Indulgence at The Iberian Pig


Invariably, a visit to The Iberian Pig includes a variety of rich, indulgent dishes, most of which are thankfully small portions. The Decatur hot spot was our first stop on a chauffeured evening out in a Cooper Global limo with LC’s cousin PC and his wife L.

Dark wood and warm lighting create a rustic atmosphere perfect for enjoying chef Chad Crete’s Spanish-inspired tapas. We were seated upstairs where an abstract mural provided a colorful backdrop. Our server started us off with cocktails, a Moscow mule for LC and a caipirinha for me, a drink I fell in love with in Brazil made with cachaca, sugar, and muddled limes.

Our decadent meal began with B.W.D., bacon wrapped dates stuffed with manchego and walnuts served on a romesco sauced plate, and an artisanal cheeseboard of manchego and cana de oveja, both made with sheep’s milk, served with toasted bread and accompaniments.

We delved deeper into the tapas menu with two orders of vieras, pan seared scallops with butternut squash puree, morcilla and sunchoke hash, and hidalgo croquetas, little fritters stuffed with Spanish hams and cheeses. We enjoyed every delectable bite.

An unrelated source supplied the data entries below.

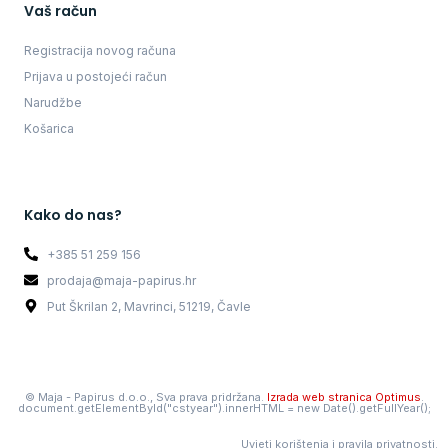
Vaš račun
Registracija novog računa
Prijava u postojeći račun
Narudžbe
Košarica
Kako do nas?
+385 51 259 156
prodaja@maja-papirus.hr
Put Škrilan 2, Mavrinci, 51219, Čavle
©
Maja - Papirus d.o.o., Sva prava pridržana.
Izrada web stranica Optimus
.
document.getElementById("cstyear").innerHTML = new Date().getFullYear();
Uvjeti korištenja i pravila privatnosti.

Nearly every review of The Iberian Pig mentions their amazing pork cheek tacos, yet somehow I had managed to dine there many times without trying them…until now. four mini taco shells are deep fried for crunch, then filled with pulled pork, corn salsa, avocado puree, and arugula. They were fantastic enough to consider a second order, but we already had a few more dishes coming, so we ordered another round of drinks instead.

Noticing we had nothing green, L ordered a salad, a lovely and bright composition of butter lettuce, marcona almonds, griottes cherries (macerated in brandy), shaved manchego, caramelized parsnips, and crispy shallots with champagne vinaigrette…a simple salad with unexpectedly complex flavors.

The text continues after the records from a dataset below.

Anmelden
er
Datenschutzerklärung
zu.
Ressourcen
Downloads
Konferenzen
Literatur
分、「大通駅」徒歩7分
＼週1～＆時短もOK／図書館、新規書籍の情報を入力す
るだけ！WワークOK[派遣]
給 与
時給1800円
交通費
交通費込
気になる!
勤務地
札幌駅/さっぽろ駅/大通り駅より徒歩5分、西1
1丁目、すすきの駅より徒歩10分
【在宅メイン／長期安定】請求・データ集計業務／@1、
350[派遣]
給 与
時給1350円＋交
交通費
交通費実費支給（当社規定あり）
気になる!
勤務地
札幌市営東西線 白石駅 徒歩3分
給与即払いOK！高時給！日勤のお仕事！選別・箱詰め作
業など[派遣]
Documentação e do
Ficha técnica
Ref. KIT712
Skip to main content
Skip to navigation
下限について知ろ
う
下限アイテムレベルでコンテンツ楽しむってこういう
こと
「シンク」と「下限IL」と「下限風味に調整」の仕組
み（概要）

We saved the heaviest tapas for last…the mac ‘n’ cheese made with garganelli pasta tossed in manchego pork belly cream, then baked with crunchy panko on top, paired with huevo con trufa, a cast iron skillet of slow roasted pork cheeks with a poached egg and black truffles, served with rustic bread. The two dishes were wonderful together.

There was little room for dessert but LC insisted we have some churros, sprinkled with cinnamon sugar. The Iberian Pig puts their twist on the traditional Spanish doughnuts by serving them with chili-infused chocolate for dipping.

Our bellies were full as we headed out into the night for more adventure.